The earth

by prof. Carlo Pellacani

During the 70s of the last century, James Lovelock postulated the Gaia Hypothesis through which he proposed the existence of a global balance involving the Earth physical conditions and the planet life. However, years later the physicist E. Lorenz from the MIT proved that the oceanic and atmospheric flows, as well as life itself, are not steady phenomena. All the more, Lovelock did not consider many astronomical events that were almost unknown at the time, such as meteorite falls, comets and the consequences of the Earth movement through space, since it follows the Sun while is orbiting the centre of the Milk Way, the spiral galaxy composed of 200 billion stars, ours included. The balance theorised by Lovelock is impossible to conceive nowadays. Let’s thinks about the Earth history for a moment.
Our Solar System was born about 4.6 billion years ago from a giant cloud of gas which collapsed due to gravity attraction, creating the Sun and, then, the planets of the system.
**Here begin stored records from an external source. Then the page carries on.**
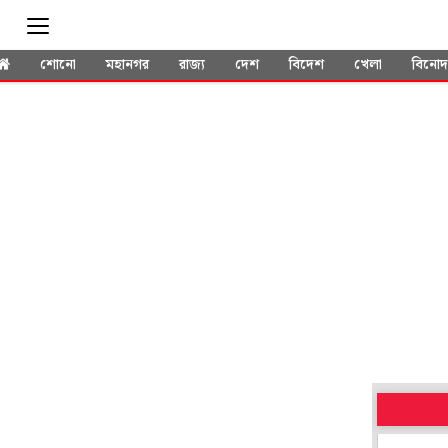
শোনো
মহানগর
রাজ্য
দেশ
বিদেশ
খেলা
বিনো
We do not know how many planets populated our system back then: at first, they probably had unsteady and nonlinear trajectories. For example, the astronomers are almost convinced that the Moon’s origins are to be searched in a violent collision that involved the Earth and one of this small primordial planets, which did not survive the impact: the debris of this cosmic collision scattered around the Earth and subsequently gathered into one block and formed our familiar satellite.
According to the most recent studies, the presence of such a great amount of water on our planet could be explained through a bombardment of meteorites and comets containing water which has lasted hundreds of thousands of years. We already knew that comets have a solid mass mainly composed of ice, however we recently discovered that the meteorites contain salt particles in which water can be found.
At first, the Earth atmosphere composition was different: less dense, so that the small or big meteorites could easily go through it. At that time, the Sun and the Solar System formation might have scattered a large amount of material, that later fell back on earth. The atmosphere was composed only of steam, carbon dioxide, nitrogen and other gases in small quantities; the oxygen was not present, however it is a fundamental element that allows all kinds of animals of our planet to breathe. The solar radiation was so intense that life was not possible on the earth surface.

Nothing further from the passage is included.